The two definitions for this are over-feeding, and the use of total parenteral nutrition. Only TPN, however, causes metabolic acidosis. This chapter deals with the metabolic acidosis which results from parenteral supplementation with amino acid mixtures.
The major role in this is again plaid by the chloride ion. There is the presence of the chloride ion in the hydrochloride preparations of lysine and arginine, which had historically formed a major part of the early TPN mixures. And casein hydrolysate had also contained a large amount of hydrochloride. Furthermore, hydrochloric acid is typically added to TPN amino acid mixtures in order to reduce the pH, and thus avoid the unpleasant Maillard reaction.
Let us consider the bag of TPN amino acids. At any given pH, amino acids may either be cationic or anionic. In the TPN bag, where the pH is 5.8, the majority will be cationic. This positive charge is balanced by chloride ions.
Now, consider what happens to the TPN mixture once it has been infused into the patient. The cationic amino acids have an exit strategy- they can be metabolised and incorporated into proteins.
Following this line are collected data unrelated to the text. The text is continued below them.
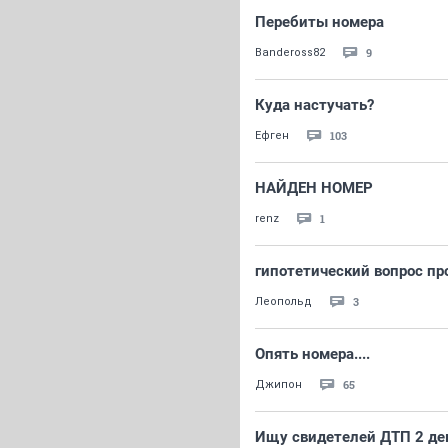
Перебиты номера
9
Bandeross82
Куда настучать?
103
Ефген
НАЙДЕН НОМЕР
1
renz
гипотетический вопрос пр
3
Леопольд
Опять номера....
65
Джипон
Ищу свидетелей ДТП 2 дек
The chloride, however, persists – it is a non-metabolisable anion. As cationic amino acids leave the circulation, only chloride remains. The strong ion difference decreases. Hence the acidosis.
Of course, this whole business can be avoided if only acetic acid were used to acidify the TPN mixture. Acetic acid is metabolisable, and will not contribute to the strong ion difference.
But what about oral overfeeding? This is a curious beast. Many pages have been devoted in the literature to the metabolic and physiological effects of starvation; however, gluttony has not enjoyed this much attention, though it is surely enjoyed by a large proportion of the population. An attempt to address this imbalance was made during the tumultuous sixties in Scotland; Strong Shirling and Passmore persuaded “sixteen subjects, some thin and some fat” to ingest some 3000-7000 extra kcal per day, for 4 days. One of the subjects (Elizabeth) came to the hospital complaining of “thinness”. Another was a sufferer of Klinefelters syndrome, and already happened to be at the hospital having his hypogonadism treated. Several more were randomly selected skinny medical students, and eight were people who presented to the obesity clinic, complaining that they couldn’t lose weight. How binge-eating was negotiated with these people, the authors do not discuss.
Oral overfeeding is of course a no-joke issue in the ICU, and the critically ill patients tend to suffere some genuine complications as a result of excess macronutrients. This issue is dealt with elsewhere.